If we want HTML entities to consistently be preserved by the seq2seq model we can make a dataset of examples.

With the translate=“no” attribute the text shouldn’t be modified. It’s possible Beautiful Soup is escaping the HTML entities.

pierotofy · February 17, 2023, 3:37am

I’m thinking this is likely.

veltrup · February 17, 2023, 6:31am

If I see it correctly, translate-html is used for this.

I have adapted this example to my case.

#from_code = "es"
#to_code = "en"

# html_doc = """<div><h1>Perro</h1></div>"""

from_code = "de"
to_code = "en"

html_doc = """<span>Äpfel &amp; Birnen</span>"""

Here & still returns correctly.

<span>Apples &amp; pears</span>

veltrup · February 17, 2023, 7:12am

I think in the app.py is the bug:

from html import unescape
...
                    results.append(unescape(translated_text))
...
                    return jsonify(
                        {
                            "translatedText": unescape(translated_text)
                        }
                    )
...

It is not correct for her to unescape the text with html.

In my opinion it should only be encoded with json and this should be done by jsonify.

veltrup · February 17, 2023, 7:24am

See this commit

dingedi · February 17, 2023, 8:04am

this commit normally fix this issue, https://github.com/LibreTranslate/LibreTranslate/issues/203

but this surely generates a problem in your case, it must not come from argostranslate because with translate=“no” argostransate does not translate

veltrup · February 17, 2023, 8:22am

Maybe it would be better to check if the training data is in HTML format and unescap it first or transform it in plain text?

dingedi · February 17, 2023, 9:09am

I believe this has been done, the data is now filtered for the html.
but the problem is not with argostranslate but with the commit which solves a problem when the translation is text, but which maybe seems to create your problem in the case of the html translation.
I’ll look at that when I have time.

argosopentech · February 17, 2023, 1:59pm

I’m not doing any data filtering for HTML entities in the Argos Translate data anymore. I used to but I stopped because it was very slow.

veltrup · February 17, 2023, 2:45pm

From my point of view, it would be the right way to go.
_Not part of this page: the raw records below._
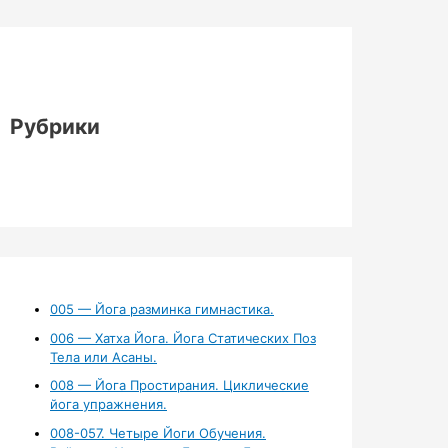
Рубрики
005 — Йога разминка гимнастика.
006 — Хатха Йога. Йога Статических Поз
Тела или Асаны.
008 — Йога Простирания. Циклические
йога упражнения.
008-057. Четыре Йоги Обучения.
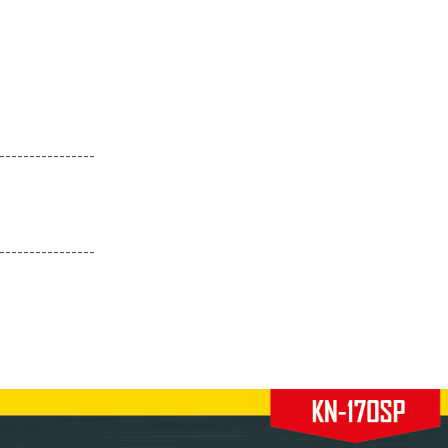
----------------
----------------
NAVY SEAL Úszómentő
Guardian Légszűrő Ned
Mellény
Rendszer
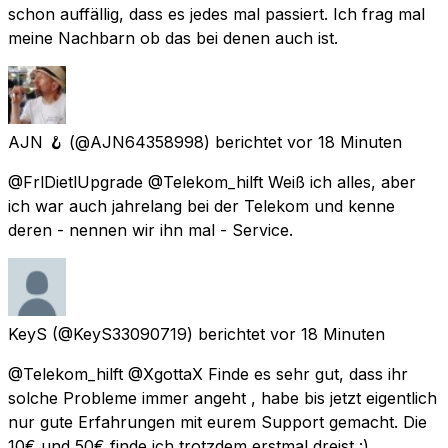
schon auffällig, dass es jedes mal passiert. Ich frag mal
meine Nachbarn ob das bei denen auch ist.
AJN 🪝
(@AJN64358998) berichtet
vor 18 Minuten
@FrlDietlUpgrade @Telekom_hilft Weiß ich alles, aber
ich war auch jahrelang bei der Telekom und kenne
deren - nennen wir ihn mal - Service.
KeyS
(@KeyS33090719) berichtet
vor 18 Minuten
@Telekom_hilft @XgottaX Finde es sehr gut, dass ihr
solche Probleme immer angeht , habe bis jetzt eigentlich
nur gute Erfahrungen mit eurem Support gemacht. Die
10€ und 50€ finde ich trotzdem erstmal dreist :)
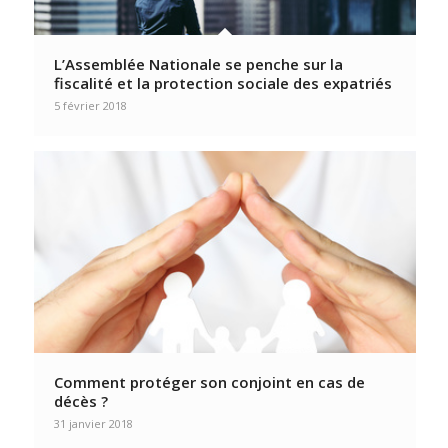
L’Assemblée Nationale se penche sur la
fiscalité et la protection sociale des expatriés
5 février 2018
Comment protéger son conjoint en cas de
décès ?
31 janvier 2018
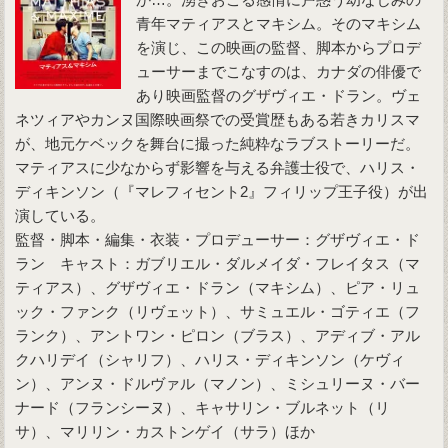
青年マティアスとマキシム。そのマキシム
を演じ、この映画の監督、脚本からプロデ
ューサーまでこなすのは、カナダの俳優で
あり映画監督のグザヴィエ・ドラン。ヴェ
ネツィアやカンヌ国際映画祭での受賞歴もある若きカリスマ
が、地元ケベックを舞台に撮った純粋なラブストーリーだ。
マティアスに少なからず影響を与える弁護士役で、ハリス・
ディキンソン（『マレフィセント2』フィリップ王子役）が出
演している。
監督・脚本・編集・衣装・プロデューサー：グザヴィエ・ド
ラン キャスト：ガブリエル・ダルメイダ・フレイタス（マ
ティアス）、グザヴィエ・ドラン（マキシム）、ピア・リュ
ック・ファンク（リヴェット）、サミュエル・ゴティエ（フ
ランク）、アントワン・ピロン（ブラス）、アディブ・アル
クハリデイ（シャリフ）、ハリス・ディキンソン（ケヴィ
ン）、アンヌ・ドルヴァル（マノン）、ミシュリーヌ・バー
ナード（フランシーヌ）、キャサリン・ブルネット（リ
サ）、マリリン・カストンゲイ（サラ）ほか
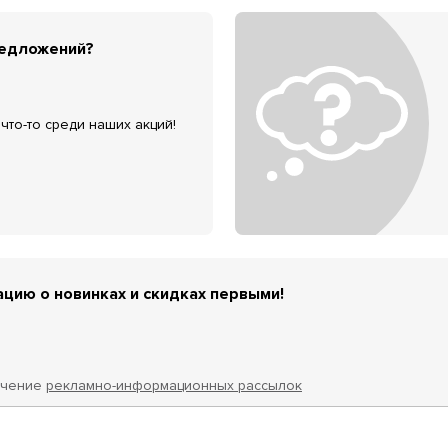
редложений?
что-то среди наших акций!
цию о новинках и скидках первыми!
учение
рекламно-информационных рассылок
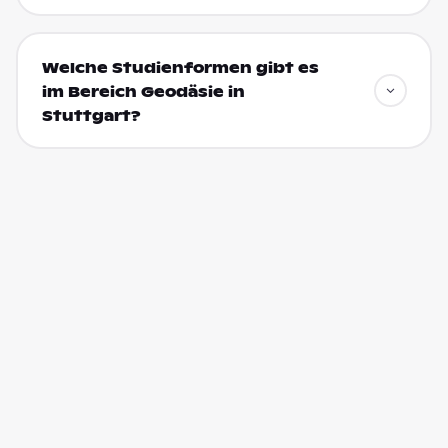
Welche Studienformen gibt es
im Bereich Geodäsie in
Stuttgart?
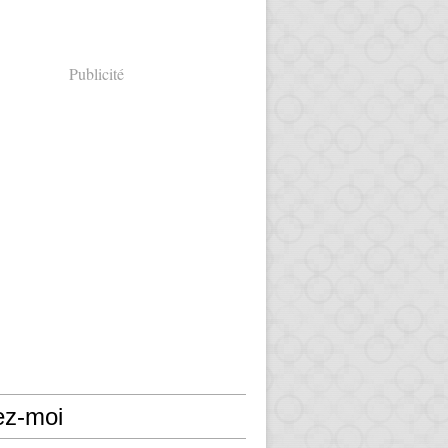
Publicité
ez-moi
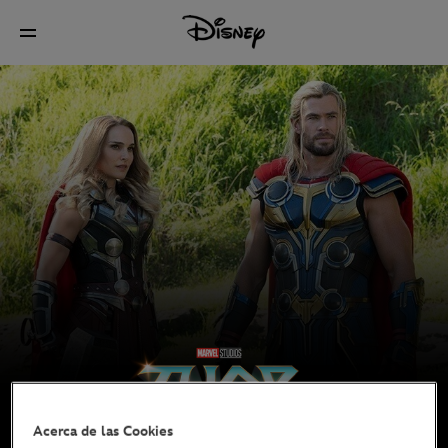
Acerca de las Cookies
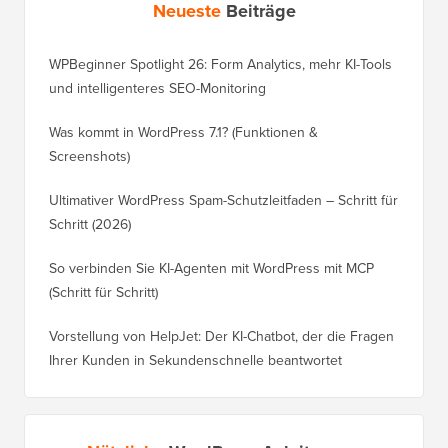
Neueste
Beiträge
WPBeginner Spotlight 26: Form Analytics, mehr KI-Tools
und intelligenteres SEO-Monitoring
Was kommt in WordPress 7.1? (Funktionen &
Screenshots)
Ultimativer WordPress Spam-Schutzleitfaden – Schritt für
Schritt (2026)
So verbinden Sie KI-Agenten mit WordPress mit MCP
(Schritt für Schritt)
Vorstellung von HelpJet: Der KI-Chatbot, der die Fragen
Ihrer Kunden in Sekundenschnelle beantwortet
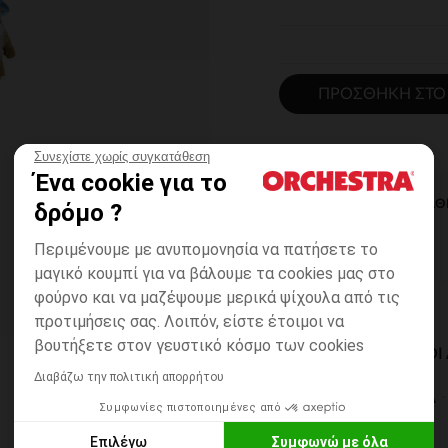
ΠΡΟΣΘΉΚΗ ΣΤΟ
Συνεχίστε χωρίς συγκατάθεση
Ένα cookie για το
ΆΜΕΣΗ ΔΙΑΘ
δρόμο ?
Περιμένουμε με ανυπομονησία να πατήσετε το
μαγικό κουμπί για να βάλουμε τα cookies μας στο
φούρνο και να μαζέψουμε μερικά ψίχουλα από τις
προτιμήσεις σας. Λοιπόν, είστε έτοιμοι να
βουτήξετε στον γευστικό κόσμο των cookies
ΔΙΑΘΈΣΙΜΟΙ ΤΡΌΠΟ
Διαβάζω την πολιτική απορρήτου
ΣΕ ΚΑΤΑΣΤΗΜΑ
Συμφωνίες πιστοποιημένες από
6 έως 14 εργ.ημέρες
Επιλέγω
Συμφωνώ με όλα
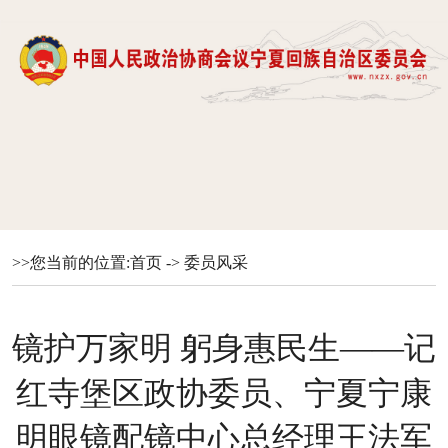
>>您当前的位置:
首页
->
委员风采
镜护万家明 躬身惠民生——记
红寺堡区政协委员、宁夏宁康
明眼镜配镜中心总经理王法军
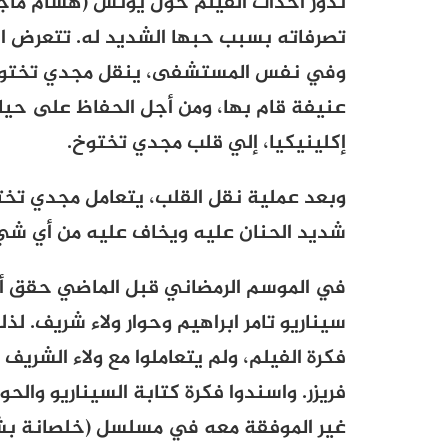
تدور أحداث الفيلم حول يونس (هشام ماج
تصرفاته بسبب حبها الشديد له. تتعرض الأ
وفي نفس المستشفى، ينقل مجدي تختوخ (
عنيفة قام بها، ومن أجل الحفاظ على حيا
إكلينيكيا، إلي قلب مجدي تختوخ.
وبعد عملية نقل القلب، يتعامل مجدي تخت
شديد الحنان عليه ويخاف عليه من أي شيء،
في الموسم الرمضاني قبل الماضي حقق أح
سيناريو تامر ابراهيم وحوار ولاء شريف. لذ
فكرة الفيلم، ولم يتعاملوا مع ولاء الشري
فريزر. واسندوا فكرة كتابة السيناريو وال
غير الموفقة معه في مسلسل (خلصانة بش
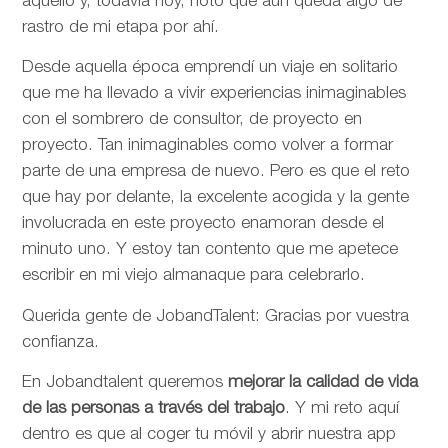
aquello y, todavía hoy, noto que aún queda algo de
rastro de mi etapa por ahí.
Desde aquella época emprendí un viaje en solitario
que me ha llevado a vivir experiencias inimaginables
con el sombrero de consultor, de proyecto en
proyecto. Tan inimaginables como volver a formar
parte de una empresa de nuevo. Pero es que el reto
que hay por delante, la excelente acogida y la gente
involucrada en este proyecto enamoran desde el
minuto uno. Y estoy tan contento que me apetece
escribir en mi viejo almanaque para celebrarlo.
Querida gente de JobandTalent: Gracias por vuestra
confianza.
En Jobandtalent queremos
mejorar la calidad de vida
de las personas
a través del trabajo
. Y mi reto aquí
dentro es que al coger tu móvil y abrir nuestra app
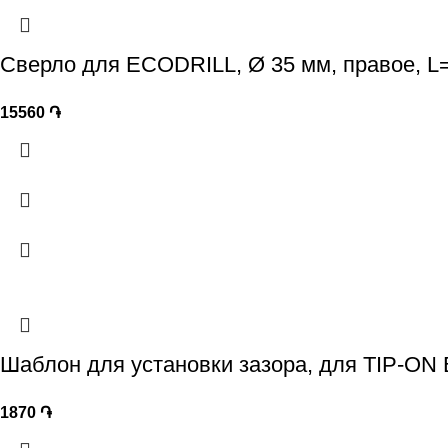
Сверло для ECODRILL, Ø 35 мм, правое, L
15560
֏
Шаблон для установки зазора, для TIP
1870
֏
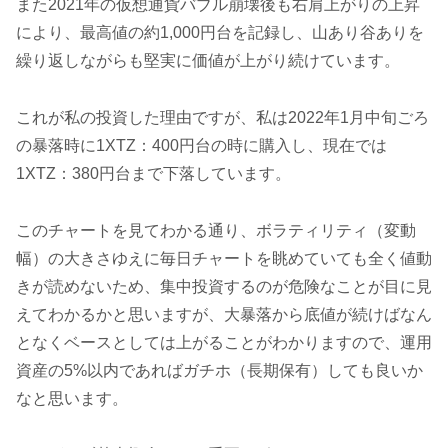
また2021年の仮想通貨バブル崩壊後も右肩上がりの上昇
により、最高値の約1,000円台を記録し、山あり谷ありを
繰り返しながらも堅実に価値が上がり続けています。
これが私の投資した理由ですが、私は2022年1月中旬ごろ
の暴落時に1XTZ：400円台の時に購入し、現在では
1XTZ：380円台まで下落しています。
このチャートを見てわかる通り、ボラティリティ（変動
幅）の大きさゆえに毎日チャートを眺めていても全く値動
きが読めないため、集中投資するのが危険なことが目に見
えてわかるかと思いますが、大暴落から底値が続けばなん
となくベースとしては上がることがわかりますので、運用
資産の5%以内であればガチホ（長期保有）しても良いか
なと思います。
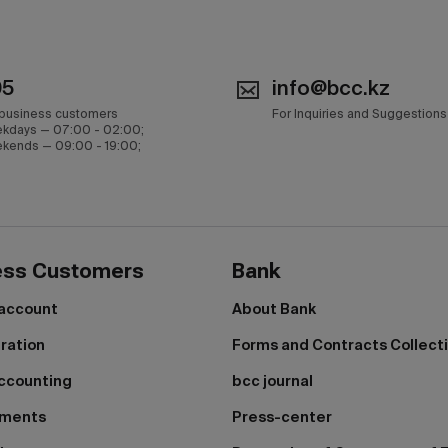
05
info@bcc.kz
 business customers
For Inquiries and Suggestions
kdays — 07:00 - 02:00;
kends — 09:00 - 19:00;
ess Customers
Bank
 account
About Bank
tration
Forms and Contracts Collect
ccounting
bcc journal
yments
Press-center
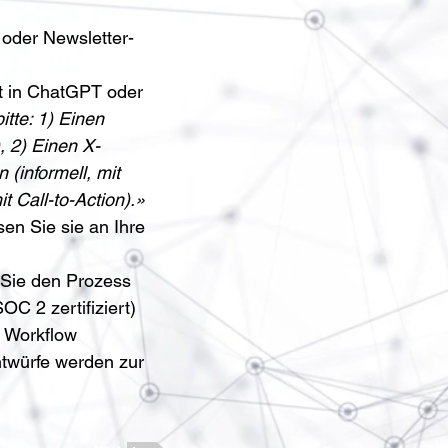
 oder Newsletter-
 in ChatGPT oder 
itte: 1) Einen 
, 2) Einen X-
(informell, mit 
 Call-to-Action).»
en Sie sie an Ihre 
Sie den Prozess 
C 2 zertifiziert) 
 Workflow 
ntwürfe werden zur 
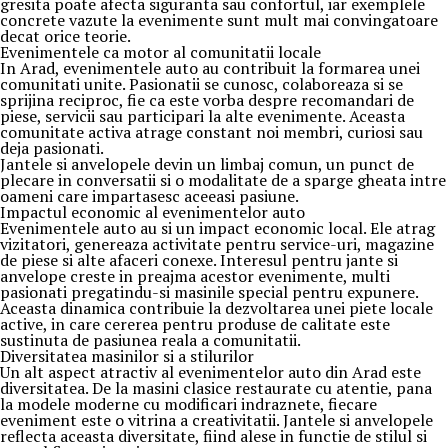
gresita poate afecta siguranta sau confortul, iar exemplele
concrete vazute la evenimente sunt mult mai convingatoare
decat orice teorie.
Evenimentele ca motor al comunitatii locale
In Arad, evenimentele auto au contribuit la formarea unei
comunitati unite. Pasionatii se cunosc, colaboreaza si se
sprijina reciproc, fie ca este vorba despre recomandari de
piese, servicii sau participari la alte evenimente. Aceasta
comunitate activa atrage constant noi membri, curiosi sau
deja pasionati.
Jantele si anvelopele devin un limbaj comun, un punct de
plecare in conversatii si o modalitate de a sparge gheata intre
oameni care impartasesc aceeasi pasiune.
Impactul economic al evenimentelor auto
Evenimentele auto au si un impact economic local. Ele atrag
vizitatori, genereaza activitate pentru service-uri, magazine
de piese si alte afaceri conexe. Interesul pentru jante si
anvelope creste in preajma acestor evenimente, multi
pasionati pregatindu-si masinile special pentru expunere.
Aceasta dinamica contribuie la dezvoltarea unei piete locale
active, in care cererea pentru produse de calitate este
sustinuta de pasiunea reala a comunitatii.
Diversitatea masinilor si a stilurilor
Un alt aspect atractiv al evenimentelor auto din Arad este
diversitatea. De la masini clasice restaurate cu atentie, pana
la modele moderne cu modificari indraznete, fiecare
eveniment este o vitrina a creativitatii. Jantele si anvelopele
reflecta aceasta diversitate, fiind alese in functie de stilul si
Maybe the performance can still be optimized?

I would be interested to know where this was removed.

Jourdelune · February 17, 2023, 8:26pm

maybe you must train the model to respect html tag or markdown; or also add a special segment of text to control the formating of translation, currently, we lose the context with markdown if we want that libretranslate respect the formatting.
eg: to **invite it again** on https://google.com.
will be split to:
[‘invite it again’, ‘on’]